The term is particularly important in Accidental Death and Dismemberment (AD&D) or travel insurance policies because many plans pay a higher benefit (sometimes double or triple) if an accident occurs while the policyholder is a passenger on a common carrier.
Key Characteristics
To be legally classified as a common carrier, a service must meet specific criteria:
Public Access: It must offer its services to the general public, not just a private group.
Fixed Routes & Schedules: Most (though not all) operate on a set schedule or between established points.
Standard Rates: They charge a published or standard fee for their services.
Higher Standard of Care: Legally, common carriers are held to a higher standard of safety compared to private carriers because the public is trusting them with their lives.
Common Examples
Category | Examples |
Air Travel | Commercial airlines (e.g., Delta, United, Southwest). |
Land Travel | Public buses, trains (Amtrak), subways, and streetcars. |
Water Travel | Commercial cruise ships and public ferries. |
What is Not a Common Carrier?
Insurance companies are often very specific about what is excluded from this definition. Generally, these do not qualify for "common carrier" benefits:
Taxis & Rideshares: In many policies, Uber, Lyft, and standard taxis are excluded.

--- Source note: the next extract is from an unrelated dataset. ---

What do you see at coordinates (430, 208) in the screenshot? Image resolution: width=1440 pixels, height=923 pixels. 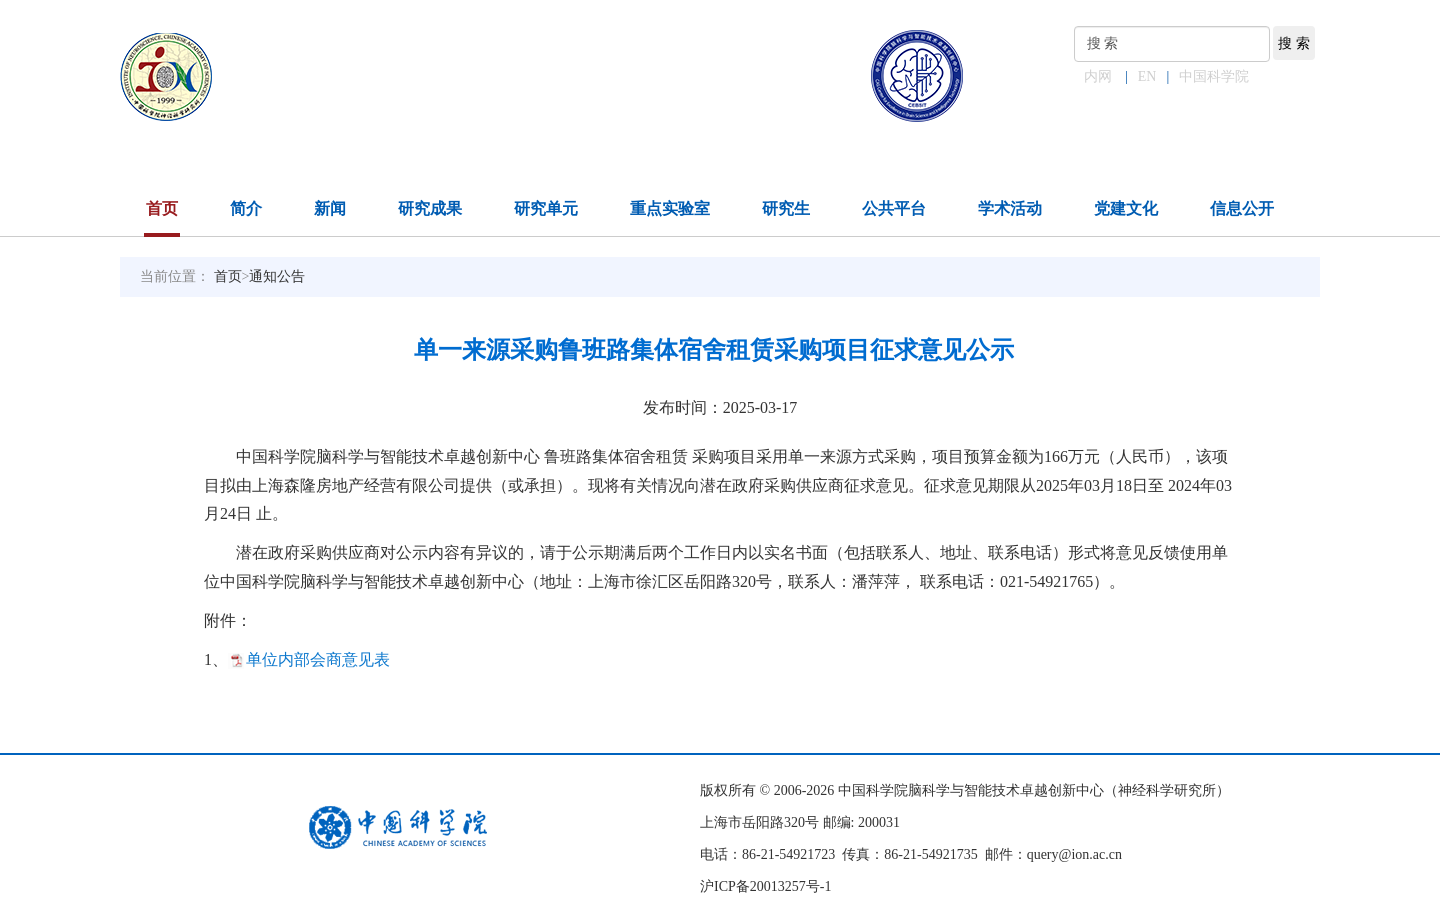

Private Charters: If you rent a private jet or a limo for just your party, it isn't "open to the public."
Personal Vehicles: Your own car or a friend's vehicle.
Company Vehicles: A shuttle bus owned by a private employer for its staff.
Why the Distinction Matters
If you are reviewing a policy, look for a "Common Carrier Benefit" or "Double Indemnity" clause. Because common carrier accidents (like a plane crash or train derailment) are statistically much rarer than car accidents, insurers are willing to offer significantly larger payouts for these specific events to make the policy more attractive.